Yeah, so some of you are probably used to rain (or tired of it), but I live in the desert. I haven't seen real rain in six months. I kid you not. 

Wow, I love it. :smitten:


----------



## bwester (Jun 7, 2006)

I'm that way with snow. When I lived in north Georgia I saw it a few times, but here in south Georgia, the only snow we have is the cotton everywhere when they harvest


----------



## Heather (Jun 7, 2006)

I entered the house tonight under a deluge and though "damn, I don't have enough plants anymore to make a DENT in the amount of water spilling from my rain barrell!"


----------



## Marco (Jun 9, 2006)

Take some of our rain here in the northeast. It's been raining so much in the past couple of weeks!


----------



## lienluu (Jun 9, 2006)

It FINALLY STOPPEd raining here!
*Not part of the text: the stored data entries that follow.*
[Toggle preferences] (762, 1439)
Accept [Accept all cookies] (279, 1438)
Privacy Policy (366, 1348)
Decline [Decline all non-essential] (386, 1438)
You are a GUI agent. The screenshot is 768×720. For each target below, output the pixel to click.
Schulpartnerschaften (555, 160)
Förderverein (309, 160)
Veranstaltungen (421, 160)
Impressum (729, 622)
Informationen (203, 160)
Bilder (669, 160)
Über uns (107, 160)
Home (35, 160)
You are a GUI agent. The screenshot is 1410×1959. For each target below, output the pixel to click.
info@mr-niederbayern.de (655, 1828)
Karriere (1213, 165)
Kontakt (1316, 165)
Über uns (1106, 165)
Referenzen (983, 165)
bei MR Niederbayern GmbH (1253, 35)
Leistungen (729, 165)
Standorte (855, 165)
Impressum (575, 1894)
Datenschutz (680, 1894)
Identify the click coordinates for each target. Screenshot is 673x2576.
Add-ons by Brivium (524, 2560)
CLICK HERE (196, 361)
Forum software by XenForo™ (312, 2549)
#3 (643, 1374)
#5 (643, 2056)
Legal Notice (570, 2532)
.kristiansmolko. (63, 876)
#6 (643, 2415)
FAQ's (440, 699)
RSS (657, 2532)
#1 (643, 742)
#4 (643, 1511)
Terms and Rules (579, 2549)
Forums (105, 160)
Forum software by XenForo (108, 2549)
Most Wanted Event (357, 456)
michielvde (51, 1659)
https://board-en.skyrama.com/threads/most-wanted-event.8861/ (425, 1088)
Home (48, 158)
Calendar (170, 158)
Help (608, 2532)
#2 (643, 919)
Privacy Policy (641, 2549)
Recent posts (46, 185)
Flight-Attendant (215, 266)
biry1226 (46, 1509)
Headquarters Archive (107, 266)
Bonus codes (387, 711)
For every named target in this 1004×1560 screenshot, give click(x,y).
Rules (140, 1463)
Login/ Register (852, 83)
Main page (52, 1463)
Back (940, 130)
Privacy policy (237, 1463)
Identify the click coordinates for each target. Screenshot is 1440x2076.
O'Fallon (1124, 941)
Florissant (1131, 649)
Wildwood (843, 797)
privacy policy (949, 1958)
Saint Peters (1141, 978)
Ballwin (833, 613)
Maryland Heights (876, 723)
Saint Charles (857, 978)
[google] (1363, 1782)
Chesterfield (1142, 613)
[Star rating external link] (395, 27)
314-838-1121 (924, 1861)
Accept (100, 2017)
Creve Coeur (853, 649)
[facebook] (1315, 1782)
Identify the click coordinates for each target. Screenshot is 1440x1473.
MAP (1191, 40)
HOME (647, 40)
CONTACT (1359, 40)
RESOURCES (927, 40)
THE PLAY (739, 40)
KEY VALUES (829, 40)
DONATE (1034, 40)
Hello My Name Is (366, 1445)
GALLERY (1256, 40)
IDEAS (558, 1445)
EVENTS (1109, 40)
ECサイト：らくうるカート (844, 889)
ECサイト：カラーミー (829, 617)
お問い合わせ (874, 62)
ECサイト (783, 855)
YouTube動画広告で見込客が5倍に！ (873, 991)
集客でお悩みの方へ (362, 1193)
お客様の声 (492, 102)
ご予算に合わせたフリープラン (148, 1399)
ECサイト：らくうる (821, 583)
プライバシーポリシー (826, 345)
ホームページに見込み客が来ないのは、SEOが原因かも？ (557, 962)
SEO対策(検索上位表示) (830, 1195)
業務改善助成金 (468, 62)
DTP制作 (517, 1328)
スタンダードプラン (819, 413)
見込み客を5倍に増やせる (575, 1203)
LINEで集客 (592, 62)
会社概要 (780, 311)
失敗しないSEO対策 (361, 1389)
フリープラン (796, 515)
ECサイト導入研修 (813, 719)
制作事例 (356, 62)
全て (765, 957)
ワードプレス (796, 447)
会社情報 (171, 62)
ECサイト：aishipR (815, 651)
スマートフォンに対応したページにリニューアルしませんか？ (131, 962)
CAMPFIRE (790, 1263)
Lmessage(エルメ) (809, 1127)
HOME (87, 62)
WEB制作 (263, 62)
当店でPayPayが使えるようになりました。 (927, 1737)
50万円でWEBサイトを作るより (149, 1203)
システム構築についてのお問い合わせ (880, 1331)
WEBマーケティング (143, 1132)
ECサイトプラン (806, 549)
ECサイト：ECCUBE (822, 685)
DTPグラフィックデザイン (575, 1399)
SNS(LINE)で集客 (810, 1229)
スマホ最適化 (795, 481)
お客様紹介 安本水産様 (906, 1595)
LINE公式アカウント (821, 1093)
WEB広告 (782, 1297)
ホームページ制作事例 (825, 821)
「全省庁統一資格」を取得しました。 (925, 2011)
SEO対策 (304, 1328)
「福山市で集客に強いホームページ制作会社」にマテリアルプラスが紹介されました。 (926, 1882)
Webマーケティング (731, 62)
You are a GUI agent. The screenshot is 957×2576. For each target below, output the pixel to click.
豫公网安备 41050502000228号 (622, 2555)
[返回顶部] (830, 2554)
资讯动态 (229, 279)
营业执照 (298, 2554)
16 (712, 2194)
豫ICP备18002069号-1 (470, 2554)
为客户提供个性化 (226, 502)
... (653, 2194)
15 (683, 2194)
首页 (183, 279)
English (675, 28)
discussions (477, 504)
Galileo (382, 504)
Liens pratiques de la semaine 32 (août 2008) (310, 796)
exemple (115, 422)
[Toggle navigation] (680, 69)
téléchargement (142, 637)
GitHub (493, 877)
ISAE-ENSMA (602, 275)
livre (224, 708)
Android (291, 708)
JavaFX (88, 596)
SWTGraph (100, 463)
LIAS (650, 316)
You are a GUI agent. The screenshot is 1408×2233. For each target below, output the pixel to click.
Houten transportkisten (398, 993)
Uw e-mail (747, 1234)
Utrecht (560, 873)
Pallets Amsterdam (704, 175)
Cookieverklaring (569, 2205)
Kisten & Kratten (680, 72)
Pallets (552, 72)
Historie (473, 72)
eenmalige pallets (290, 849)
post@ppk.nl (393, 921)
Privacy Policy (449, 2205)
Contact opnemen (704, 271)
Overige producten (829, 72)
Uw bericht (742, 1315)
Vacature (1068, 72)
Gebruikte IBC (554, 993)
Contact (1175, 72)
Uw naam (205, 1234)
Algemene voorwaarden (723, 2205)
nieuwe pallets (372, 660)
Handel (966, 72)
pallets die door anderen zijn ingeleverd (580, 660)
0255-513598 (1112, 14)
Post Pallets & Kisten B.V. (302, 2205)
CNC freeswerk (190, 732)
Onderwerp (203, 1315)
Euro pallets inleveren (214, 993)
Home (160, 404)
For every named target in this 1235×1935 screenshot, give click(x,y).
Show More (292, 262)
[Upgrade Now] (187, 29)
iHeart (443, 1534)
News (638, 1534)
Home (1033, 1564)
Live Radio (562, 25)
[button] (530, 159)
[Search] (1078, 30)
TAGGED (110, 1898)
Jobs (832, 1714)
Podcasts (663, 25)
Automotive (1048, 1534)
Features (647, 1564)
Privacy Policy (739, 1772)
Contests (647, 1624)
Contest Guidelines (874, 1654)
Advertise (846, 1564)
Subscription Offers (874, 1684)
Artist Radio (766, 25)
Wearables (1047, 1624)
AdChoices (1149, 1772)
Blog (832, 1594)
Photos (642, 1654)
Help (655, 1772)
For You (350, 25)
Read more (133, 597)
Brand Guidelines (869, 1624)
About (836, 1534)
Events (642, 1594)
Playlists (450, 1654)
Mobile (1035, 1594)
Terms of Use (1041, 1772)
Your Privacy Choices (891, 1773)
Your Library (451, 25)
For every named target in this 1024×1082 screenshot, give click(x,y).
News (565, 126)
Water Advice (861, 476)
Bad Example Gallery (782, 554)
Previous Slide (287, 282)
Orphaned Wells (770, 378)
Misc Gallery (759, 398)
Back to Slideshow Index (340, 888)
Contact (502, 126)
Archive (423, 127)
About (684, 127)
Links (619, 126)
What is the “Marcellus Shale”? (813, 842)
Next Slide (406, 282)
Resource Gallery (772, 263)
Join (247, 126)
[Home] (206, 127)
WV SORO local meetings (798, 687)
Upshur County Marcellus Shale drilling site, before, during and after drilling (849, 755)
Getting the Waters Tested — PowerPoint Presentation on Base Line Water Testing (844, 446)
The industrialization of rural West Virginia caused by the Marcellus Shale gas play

Yay, I was so happy to see the sun out today. I finally got a chance to work outside and clean up. Also repotted a bunch of plants. 

Supposed to have sun for the weekend too... YAY!


----------



## Heather (Jun 9, 2006)

Not here. 
We're under another flood watch again. Wah!


----------



## Marco (Jun 9, 2006)

lienluu said:


> It FINALLY STOPPEd raining here! Yay, I was so happy to see the sun out today. I finally got a chance to work outside and clean up. Also repotted a bunch of plants.
> 
> Supposed to have sun for the weekend too... YAY!




Not here I just blacked for like 10 minutes about over a half hour ago.


----------



## lienluu (Jun 10, 2006)

Was it really windy there? About 10pm, the wind just picked up and gushed around like mad. It blew a bunch of plants over and blew the shade cloth off my greenhouse!


----------



## Marco (Jun 10, 2006)

Yeah its pretty windy here to the trees are all swooshing around. I tried putting a plant where I normally put plants in a west window where I put some plants I have to light and the pot blew right over glad it was plastic.


----------